Search code examples
javaregexpentaho

Regex - Ignore part of the string


I am working on Pentaho which uses Java regex package : java.util.regex.

I want to extract a lot of information from the lines of a text file from both start and end of the string :

^StartofString Controls\(param1="(D[0-9]{0,})",param2="(G[0-9]{0,})",param3="([^"]{0,})",param4="([^"]{0,})"\):(?:.*)param5="([^"]{0,})",.*

There is a long part of the string I want to ignore and try to do so with (?:.*)

The positive lookahead seems working when I test the Regex on the step but does not work when I execute the transformation. I test the string on 'Regex Evaluation' step, check with 'Filter rows' the boolean of previous step and extract groups within a Javascript step :

var pattern = Packages.java.util.regex.Pattern.compile(patternStr);
var matcher = pattern.matcher(content.toString());
var matchFound = matcher.find();

with patterStr being the same regex than the one in the 'Regex Evaluation' step but with escaping characters : \

I have read many questions about ignoring parts of strings in regex and still can't find the answer. Any help is welcome. I can provide more informations if needed.


Solution

  • A non capturing group doesn't mean that its content won't be captured, it means that it won't be captured in a group (although you're still grouping tokens in your regex, which can be useful to apply a modifier to them at once).

    For example, these regex will all match the exact same abc string :

    abc
    a(?:b)c
    a(b)c
    

    However in the third case, you've defined a capturing group which will enable you to access to b independently. The first two cases are equals in all respects.

    The non-capturing group becomes useful when you want to apply a modifier to a group of tokens without having an extra group you can reference later. The following regexs will all match the same strings :

    (ab)*(c)\2
    (?:ab)*(c)\1
    

    We want to apply * to the ab tokens. Either we do it with a capturing group (first example) and a group is created that we can reference, or we use a non-capturing group.
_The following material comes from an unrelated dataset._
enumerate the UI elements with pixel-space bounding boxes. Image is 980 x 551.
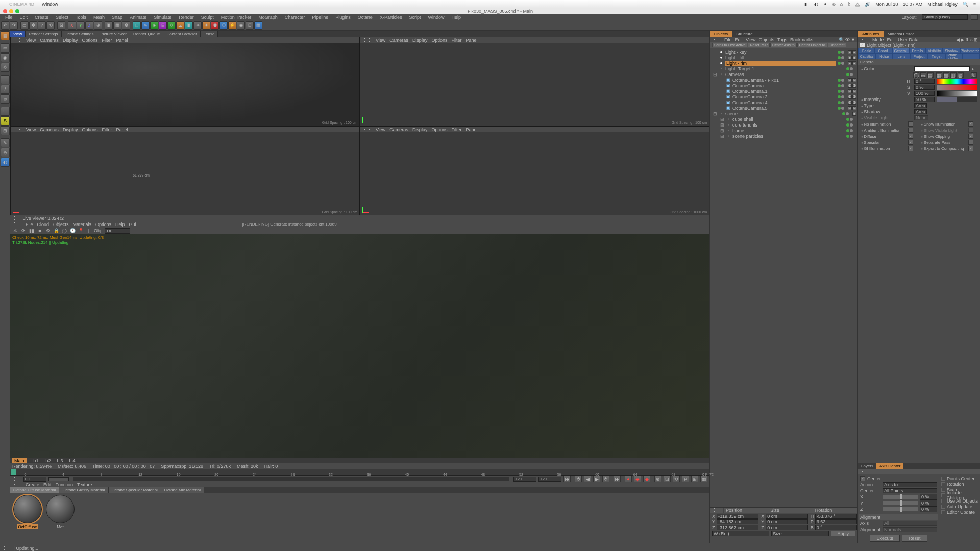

The backreference at the end of the regex is supposed to match the c ; in the first example it's the second group since ab is the first one, while in the second c is the first group that can be referenced.

    Now that I've explained what non-capturing groups do, let's solve your problem : you want to remove something from the middle of your string, where you know what's at the beginning and what's at the end.

    Let's assume the string you want to match is the following :

    Aremove-thisB
    

    And that you want the result AB.

    There are multiple strategies to do so, the easiest in your case probably is to match both the beginning and end of the string in their own capturing group and create your output from there :

    var pattern = Packages.java.util.regex.Pattern.compile("(A).*(B)");
    var matcher = pattern.matcher(content.toString());
    var matchFound = matcher.find();
    if (matchFound) { return matcher.group(1) + matcher.group(2); }